I do know where a considerable chunk of my time has gone. Social media. Specifically, Instagram and Twitter. In recent blogs I have written a good deal about social media and largely in positive tones. I am not about to change my view. While I find that I have spent a long time on both platforms - or longer than I would’ve wished - this is purely my problem and not one that I can blame the platform for. However, while I enjoy the capacity of social media to allow me to see many, many more images in a short space of time than ever before in history (and very easily too), I find that there is such a wealth of images to enjoy and respond to that I am not spending long on any of them. It’s become a swipe, flick and like mechanism. I consume hundreds of images in a day and I dread to think how much time I spend on each one. Or rather, how little time i spend on each one. I’ve learned to quickly take in the basic elements - composition, light, framing - but it’s almost a skim reading. Sometimes I probably spend longer writing a comment than looking. So many pictures. So little time.
Don’t get me wrong, I am inspired by what I see on social media, I learn from my peers, and it definitely feeds me - especially in encouraging me to pick up my camera, get out and start shooting. I need to learn to slow down and truly consider the images before me. In short, I need to chew my food, savour it and reflect on it, rather than always subsisting on the spaceman’s diet of a dry handful of tablets that contain just enough to sustain me.
This morning, the clocks went back. Today I have an extra hour. While I have been promising myself time spent with a pile of inspirational photo-books, the week has almost passed and I haven’t achieved it. So I hereby declare that I am going to commit to spending that hour with a fresh pot of coffee and a pile of books; a collection of paper images that I will turn slowly, savour, and force myself to look at more deeply. I come to them with the expectation that I will learn from them - both consciously and subconsciously. When I next pick up my camera I will do so with the improved knowledge and better vision that this hour and these books have brought me.
World Photography Day
August 19th was World Photography Day - it even has its own website (http://worldphotoday.com/) - in recognition that on this date in 1839 the French government bought the patent for the Daguerreotype. While various other methods of capturing what we could see had existed, the Daguerrotype was the first truly practical method for taking what we call photographs. Mind you, how practical was a process that initially required the sitter to be held still in a frame to prevent movement? The first cameras required the shutter to be open for so long that a blurred image was a certainty unless the sitter was fixed in place. Take a look at the first images of nineteenth century city streets and you will see that the streets were much quieter back then. Actually they are deserted. This is because the shutter would be open for so long - minutes - in order to capture the picture, that people would have moved through the image and gone.

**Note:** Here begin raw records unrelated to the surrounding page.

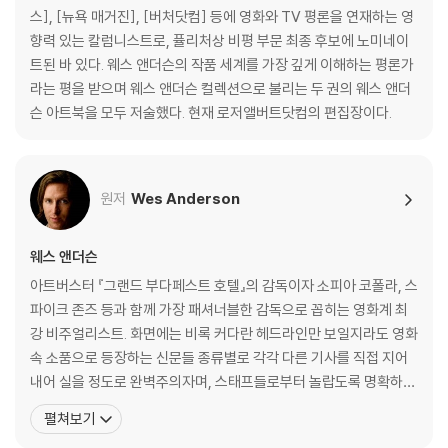
알곤퀸 호텔에서
스], [뉴욕 매거진], [버처닷컴] 등에 영화와 TV 평론을 연재하는 영
웨스 앤더슨 : 세 번째 인터뷰
향력 있는 칼럼니스트로, 퓰리처상 비평 부문 최종 후보에 노미네이
어제의 세계들 by 알리 아리칸
트된 바 있다. 웨스 앤더슨의 작품 세계를 가장 깊게 이해하는 평론가
슈테판 츠바이크 : 발췌
라는 평을 받으며 웨스 앤더슨 컬렉션으로 불리는 두 권의 웨스 앤더
완전히 다른 요소 : 로버트 D. 예먼 인터뷰
슨 아트북을 모두 저술했다. 현재 로저앨버트닷컴의 편집장이다.
웨스 앤더슨의 4:3 챌린지 by 데이비드 보드웰
십자 펜 협회
원저
Wes Anderson
옮긴이의 말
감사의 말
웨스 앤더슨
아트버스터 『그랜드 부다페스트 호텔』의 감독이자 소피아 코폴라, 스
파이크 존즈 등과 함께 가장 패셔너블한 감독으로 꼽히는 영화계 최
강 비주얼리스트. 화면에는 비록 커다란 헤드라인만 보일지라도 영화
속 소품으로 등장하는 신문들 종류별로 각각 다른 기사를 직접 지어
내어 실을 정도로 완벽주의자며, 스태프들로부터 놀랍도록 명확하고
세심한 디렉션을 주는 ‘엄청나게’ 꼼꼼한 사람이라는 평을 받는다. 20
펼쳐보기
12 남성 패션지 GQ가 선정한 베스트드레서 25인이기도 한 그는 촬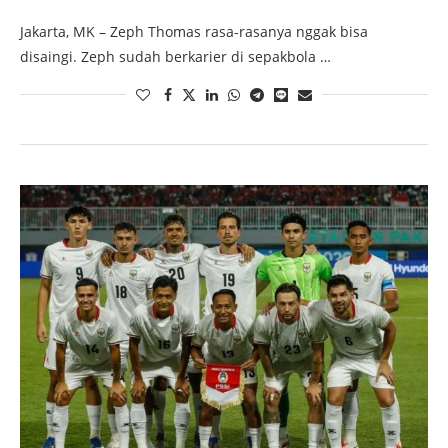
Jakarta, MK – Zeph Thomas rasa-rasanya nggak bisa
disaingi. Zeph sudah berkarier di sepakbola …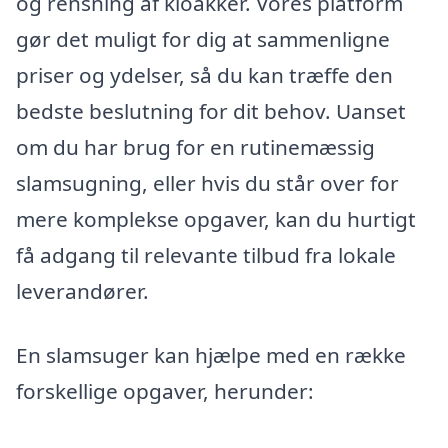
og rensning af kloakker. Vores platform
gør det muligt for dig at sammenligne
priser og ydelser, så du kan træffe den
bedste beslutning for dit behov. Uanset
om du har brug for en rutinemæssig
slamsugning, eller hvis du står over for
mere komplekse opgaver, kan du hurtigt
få adgang til relevante tilbud fra lokale
leverandører.
En slamsuger kan hjælpe med en række
forskellige opgaver, herunder: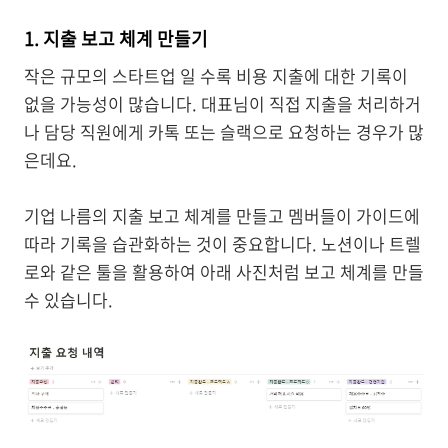
1. 지출 보고 체계 만들기
작은 규모의 스타트업 일 수록 비용 지출에 대한 기록이
없을 가능성이 많습니다. 대표님이 직접 지출을 처리하거
나 담당 직원에게 카톡 또는 슬랙으로 요청하는 경우가 많
은데요.
기업 나름의 지출 보고 체계를 만들고 멤버들이 가이드에
따라 기록을 습관화하는 것이 중요합니다. 노션이나 트렐
로와 같은 툴을 활용하여 아래 사진처럼 보고 체계를 만들
수 있습니다.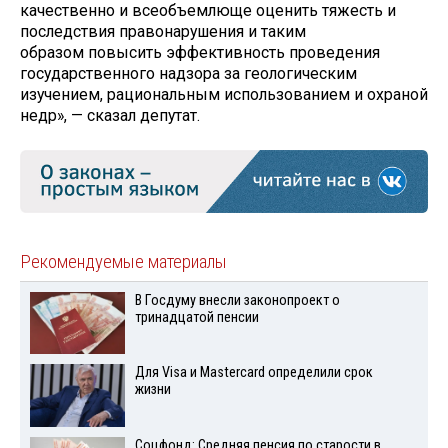
качественно и всеобъемлюще оценить тяжесть и
последствия правонарушения и таким
образом повысить эффективность проведения
государственного надзора за геологическим
изучением, рациональным использованием и охраной
недр», — сказал депутат.
Рекомендуемые материалы
В Госдуму внесли законопроект о
тринадцатой пенсии
Для Visа и Mastercard определили срок
жизни
Соцфонд: Средняя пенсия по старости в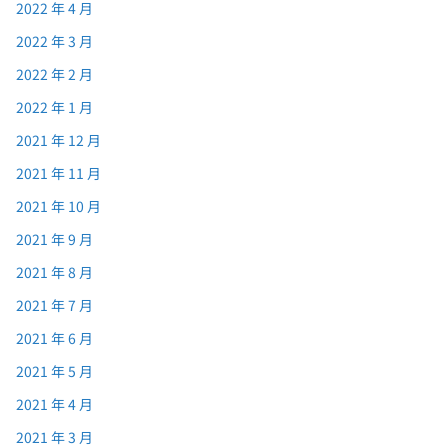
2022 年 4 月
2022 年 3 月
2022 年 2 月
2022 年 1 月
2021 年 12 月
2021 年 11 月
2021 年 10 月
2021 年 9 月
2021 年 8 月
2021 年 7 月
2021 年 6 月
2021 年 5 月
2021 年 4 月
2021 年 3 月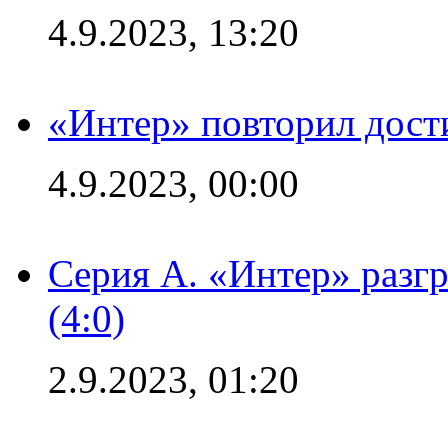
4.9.2023, 13:20
«Интер» повторил дост
4.9.2023, 00:00
Серия А. «Интер» раз
(4:0)
2.9.2023, 01:20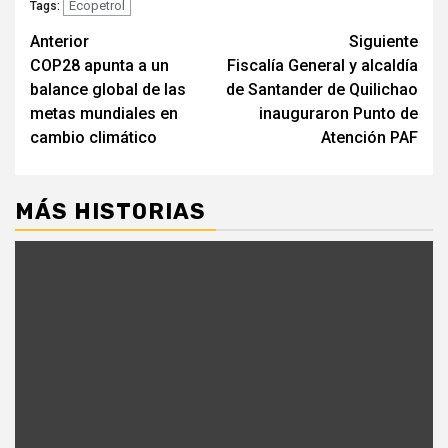
Ecopetrol
Tags:
Seguir
Anterior
Siguiente
COP28 apunta a un
Fiscalía General y alcaldía
leyendo
balance global de las
de Santander de Quilichao
metas mundiales en
inauguraron Punto de
cambio climático
Atención PAF
MÁS HISTORIAS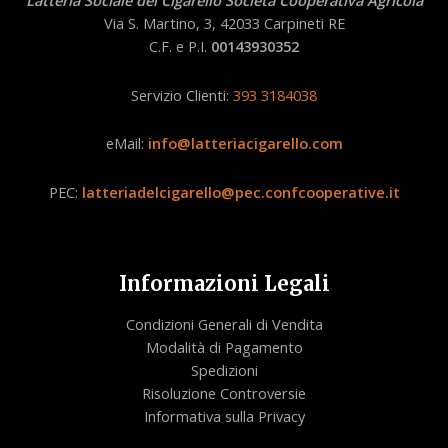
Latteria Sociale del Cigarello Società Cooperativa Agricola
Via S. Martino, 3, 42033 Carpineti RE
C.F. e P.I.
00143930352
Servizio Clienti:
393 3184038
eMail:
info@latteriacigarello.com
PEC:
latteriadelcigarello@pec.confcooperative.it
Informazioni Legali
Condizioni Generali di Vendita
Modalità di Pagamento
Spedizioni
Risoluzione Controversie
Informativa sulla Privacy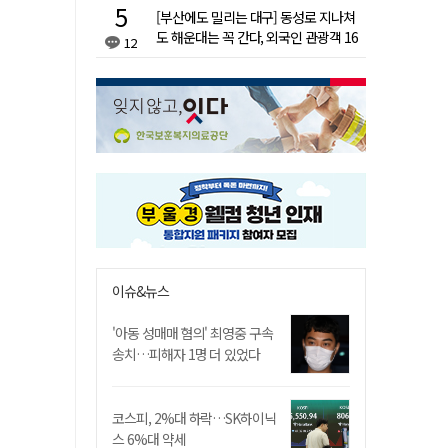
[부산에도 밀리는 대구] 동성로 지나쳐
도 해운대는 꼭 간다, 외국인 관광객 16
12
배 차이
이슈&뉴스
'아동 성매매 혐의' 최영중 구속
송치…피해자 1명 더 있었다
코스피, 2%대 하락…SK하이닉
스 6%대 약세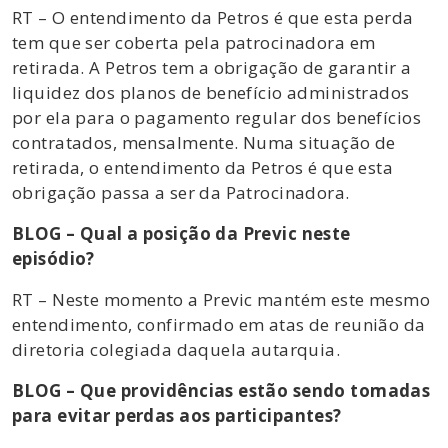
RT – O entendimento da Petros é que esta perda
tem que ser coberta pela patrocinadora em
retirada. A Petros tem a obrigação de garantir a
liquidez dos planos de benefício administrados
por ela para o pagamento regular dos benefícios
contratados, mensalmente. Numa situação de
retirada, o entendimento da Petros é que esta
obrigação passa a ser da Patrocinadora.
BLOG – Qual a posição da Previc neste
episódio?
RT – Neste momento a Previc mantém este mesmo
entendimento, confirmado em atas de reunião da
diretoria colegiada daquela autarquia.
BLOG – Que providências estão sendo tomadas
para evitar perdas aos participantes?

Louis Daguerre’s 1838 image Boulevard du Temple - https://en.wikipedia.org/wiki/Louis_Daguerre#/media/File:Boulevard_du_Temple_by_Daguerre.jpg - is the world’s first candid street shot but the Parisian street scene it shows is free of people. Of course, Paris wasn’t emptied for the picture. The people who would have filled the street didn’t register in the picture because they did not remain in the image long enough. The only two people who did were a man and a shoe shine boy. These two anonymous characters are the first two people to have been captured permanently in a photograph.

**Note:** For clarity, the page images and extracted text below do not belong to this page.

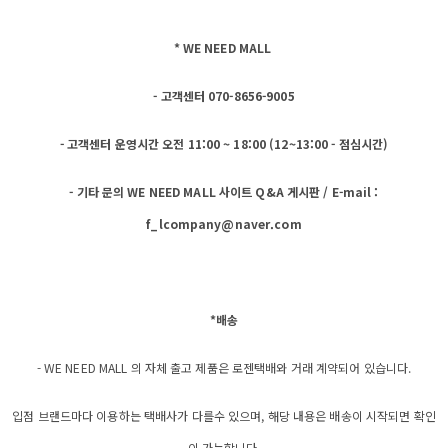
* WE NEED MALL
- 고객센터 070-8656-9005
- 고객센터 운영시간 오전 11:00 ~ 18:00 (12~13:00 - 점심시간)
- 기타 문의 WE NEED MALL 사이트 Q&A 게시판 / E-mail :
f_lcompany@naver.com
*배송
- WE NEED MALL 의 자체 출고 제품은 로젠택배와 거래 계약되어 있습니다.
입점 브랜드마다 이용하는 택배사가 다를수 있으며, 해당 내용은 배송이 시작되면 확인
이 가능합니다.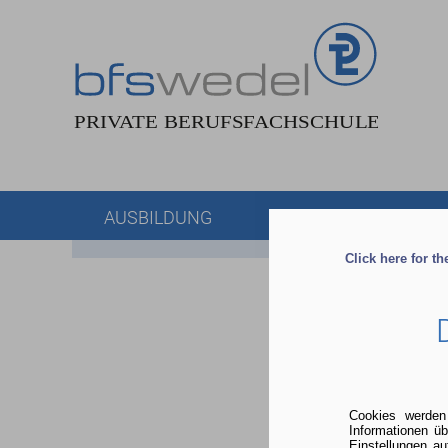
AUSBILDUNG
BERATUNG & ANME
Click here for t
Cookies werden
Informationen ü
Einstellungen a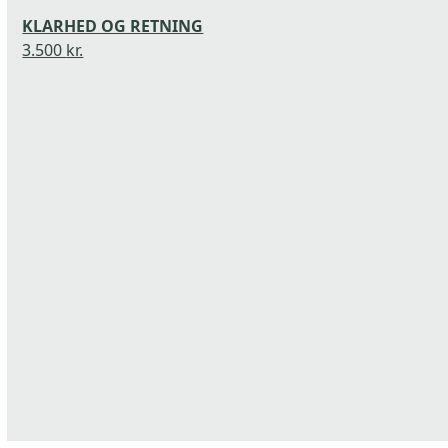
keys
to
KLARHED OG RETNING
access
3.500
kr.
the
carousel
navigation
buttons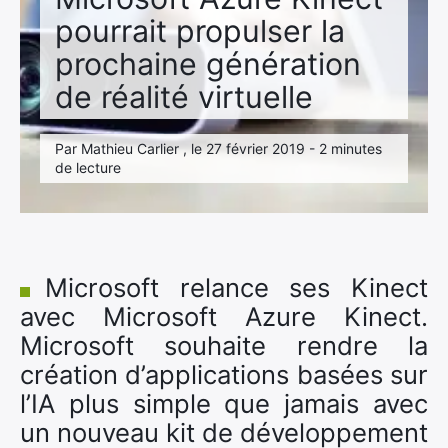
pourrait propulser la
prochaine génération
de réalité virtuelle
Par Mathieu Carlier , le 27 février 2019 - 2 minutes
de lecture
Microsoft relance ses Kinect
avec Microsoft Azure Kinect.
Microsoft souhaite rendre la
création d’applications basées sur
l’IA plus simple que jamais avec
un nouveau kit de développement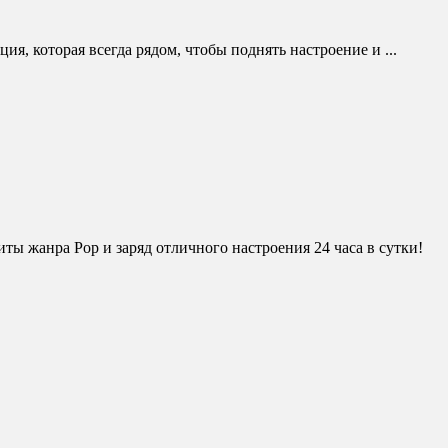
я, которая всегда рядом, чтобы поднять настроение и ...
ты жанра Pop и заряд отличного настроения 24 часа в сутки!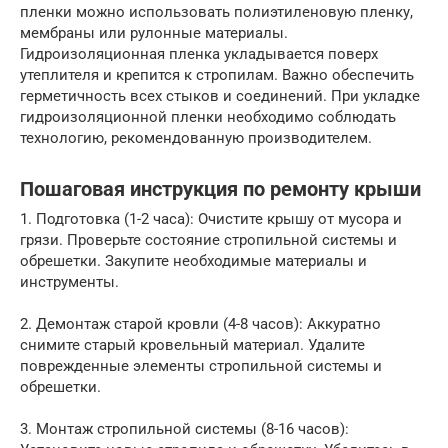
пленки можно использовать полиэтиленовую пленку,
мембраны или рулонные материалы.
Гидроизоляционная пленка укладывается поверх
утеплителя и крепится к стропилам. Важно обеспечить
герметичность всех стыков и соединений. При укладке
гидроизоляционной пленки необходимо соблюдать
технологию, рекомендованную производителем.
Пошаговая инструкция по ремонту крыши
1. Подготовка (1-2 часа): Очистите крышу от мусора и
грязи. Проверьте состояние стропильной системы и
обрешетки. Закупите необходимые материалы и
инструменты.
2. Демонтаж старой кровли (4-8 часов): Аккуратно
снимите старый кровельный материал. Удалите
поврежденные элементы стропильной системы и
обрешетки.
3. Монтаж стропильной системы (8-16 часов):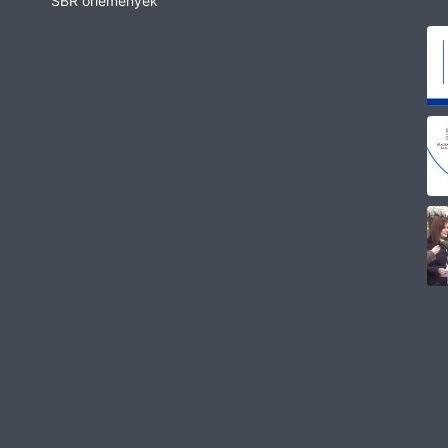
SBR őrlemények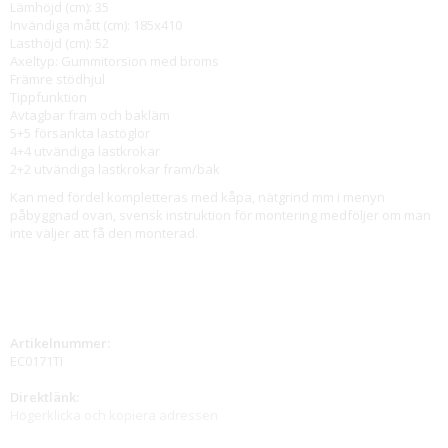
Lämhöjd (cm): 35
Invändiga mått (cm): 185x410
Lasthöjd (cm): 52
Axeltyp: Gummitorsion med broms
Främre stödhjul
Tippfunktion
Avtagbar fram och bakläm
5+5 försänkta lastöglor
4+4 utvändiga lastkrokar
2+2 utvändiga lastkrokar fram/bak
Kan med fördel kompletteras med kåpa, nätgrind mm i menyn
påbyggnad ovan, svensk instruktion för montering medföljer om man
inte väljer att få den monterad.
Artikelnummer:
EC0171TI
Direktlänk:
Högerklicka och kopiera adressen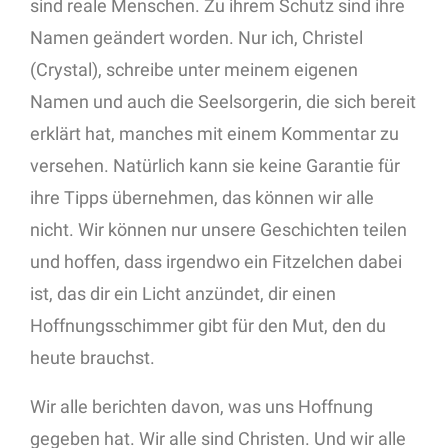
sind reale Menschen. Zu ihrem Schutz sind ihre
Namen geändert worden. Nur ich, Christel
(Crystal), schreibe unter meinem eigenen
Namen und auch die Seelsorgerin, die sich bereit
erklärt hat, manches mit einem Kommentar zu
versehen. Natürlich kann sie keine Garantie für
ihre Tipps übernehmen, das können wir alle
nicht. Wir können nur unsere Geschichten teilen
und hoffen, dass irgendwo ein Fitzelchen dabei
ist, das dir ein Licht anzündet, dir einen
Hoffnungsschimmer gibt für den Mut, den du
heute brauchst.
Wir alle berichten davon, was uns Hoffnung
gegeben hat. Wir alle sind Christen. Und wir alle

Today, an unprecedented number of photographs will be taken. Walk about in any town or city and it won't take long before you come across hordes of people firing off selfies to upload, share, distort, tag and pout in. Cameras are everywhere. It’s estimated that more photographs will be taken this year than in the whole history of photography.

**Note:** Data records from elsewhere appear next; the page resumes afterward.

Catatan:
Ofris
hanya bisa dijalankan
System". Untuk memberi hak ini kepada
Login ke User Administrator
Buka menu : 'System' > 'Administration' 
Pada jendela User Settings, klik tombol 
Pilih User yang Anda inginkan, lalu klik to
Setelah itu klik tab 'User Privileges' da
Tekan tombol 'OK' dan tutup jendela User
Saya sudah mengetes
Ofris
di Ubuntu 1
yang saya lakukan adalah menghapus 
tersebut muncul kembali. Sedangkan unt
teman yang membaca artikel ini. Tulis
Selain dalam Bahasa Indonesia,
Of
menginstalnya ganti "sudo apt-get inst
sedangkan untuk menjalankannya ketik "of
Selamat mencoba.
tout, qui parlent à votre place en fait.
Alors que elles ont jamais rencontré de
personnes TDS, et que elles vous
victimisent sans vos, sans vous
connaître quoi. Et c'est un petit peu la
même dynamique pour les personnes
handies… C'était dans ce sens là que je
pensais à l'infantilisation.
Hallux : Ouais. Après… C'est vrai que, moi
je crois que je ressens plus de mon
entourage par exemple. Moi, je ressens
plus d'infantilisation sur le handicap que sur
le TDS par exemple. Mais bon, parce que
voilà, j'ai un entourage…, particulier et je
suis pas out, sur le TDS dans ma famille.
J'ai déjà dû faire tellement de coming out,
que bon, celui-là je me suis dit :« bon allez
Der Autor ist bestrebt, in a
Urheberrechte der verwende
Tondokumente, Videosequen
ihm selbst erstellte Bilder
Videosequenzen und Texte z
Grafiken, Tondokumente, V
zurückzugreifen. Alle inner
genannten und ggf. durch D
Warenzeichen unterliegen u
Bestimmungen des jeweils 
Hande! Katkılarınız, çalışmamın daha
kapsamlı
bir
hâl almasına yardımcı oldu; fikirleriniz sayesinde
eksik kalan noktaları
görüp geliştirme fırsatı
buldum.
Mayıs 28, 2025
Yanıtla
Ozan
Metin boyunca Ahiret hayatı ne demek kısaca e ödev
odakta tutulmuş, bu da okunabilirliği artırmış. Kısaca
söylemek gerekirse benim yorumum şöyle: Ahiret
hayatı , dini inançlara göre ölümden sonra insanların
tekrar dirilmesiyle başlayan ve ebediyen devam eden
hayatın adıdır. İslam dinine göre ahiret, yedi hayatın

Three relatives (unknown) - seemingly up to no good...
So why do we want take so many pictures? Surely, part of it must be a human instinctive desire to see ourselves as others see us. Witness the inexorable rise of the selfie. Only now can most people capture a likeness of themselves. In the past, owning a mirror, let alone being able to afford to commission a portrait artist to do you in oil, would have been far beyond the reach of most people’s pockets.
A glance around a gallery or a stroll around your local stately home quickly reveals that the great paintings of the past show the squire (and his family) and the vast estates that he owned. In other words, this was graphic art to show off. As people began to venture further afield so did the subjects of the paintings - fine art holiday snaps if you will. A way of saying “look how much money we have - we can afford to go to these incredible places - not to mention have them captured on canvas.”
The invention of the camera was initially something that only the super-rich could afford. However, the march of technology and the possibility of cheap cameras from the likes of Kodak meant that the twentieth century saw the democratisation of the public's images. Suddenly our parents and grandparents could all go to Torremolinos and come back and show off their holiday snaps. Of course, this is a simplistic view of photography but it is probably true of a lot of the photographs that have appeared in family albums and online media pages over the years.
An image also has huge power to impact. Countless photographs through time have brought news of war, famine, disaster, and fired home an important message for change. Think Capa’s D-Day photos, the brave soul before the tanks on Tiananmen Square, the current images of Syrian refugees - these are images that should and have made a difference. Photographers have taken us to places few of us would ever have imagined - outer space, the deepest oceans and inside the body of man and beast.
Personally, I have always been fascinated by how people used to live their lives. Photographs of the world before I came along to clutter it up captivate me. The clothes, the cars, the familiar places seen through a time filter so often look amazing (or just laughable - did they really wear that?). And I think that this hints at another reason to take photographs; the ability to capture a moment for posterity, for you, personally, to look back on and remember. It’s hard not to like those Facebook reminders which pop up to show you (and only you) what you were doing on this day six years ago.
Looking at the work of great photographers of the past, as well as appreciating the light, contrast, composition, lines and those oh so decisive moments, there is a certain something else which is brought to bear on the quality of these images. And that is the passage of time.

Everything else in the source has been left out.